Ethan Furman writes:
 > On 01/12/2014 02:57 PM, Stephen J. Turnbull wrote:

 > > No, Nick's point is that there's no encoding needed there are all,
 > > just a bunch of methods that handle numbers in the range 0-255.  You
 > > can rationalize the particular choice of numbers by referring to the
 > > ASCII coded character set, and that's very useful to users.  But
 > > knowledge of ASCII isn't necessary to specify these methods; they can
 > > be defined in an encoding/decoding-free way.
 > 
 > How can you say that with a straight face? [1]

Because I showed you code that does it.  Did you see an .encode or a
.decode in there?

 > Do you really think that .title, .isalnum, and .center (to name
 > only a few) would work the same if the assumed encoding was EBCIDC?

Yes, yes, and yes.  The numbers involved would change, and the test
for finding letters would be different (and more complicated IIRC).
The only one to worry about is .title, but neither ASCII nor EBCDIC
has confused or multiple letter titlecase.

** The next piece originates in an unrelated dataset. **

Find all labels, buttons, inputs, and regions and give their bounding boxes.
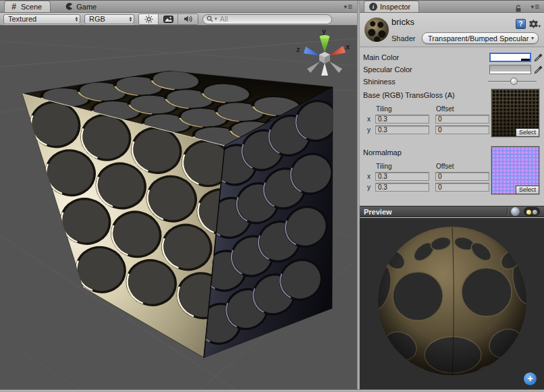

 > Do you think they would do the proper transformations, or return
 > the proper result, if the bytes they were used on were encoded
 > Japanese?

That depends on which Japanese encoding.  It would work correctly on
UTF-8 and on EUC-JP (packed), and not on any of the others.  But you
wouldn't consider that "ASCII-encoded text", would you?

 > >> But bytes already acknowledges an ASCII bias.
 > >
 > > True, but that bias is implemented without use of encoding or
 > > decoding.   b'%d' % (123,) -> b'123' does require encoding, at the
 > > very least in the sense of type change and serialization.
 > 
 > You mean like changing a number into text does?  Really, this is no
 > different.

Precisely.  "There should be one- and preferably only one -way to do
it."  The one way uses text, so preferably bytes shouldn't.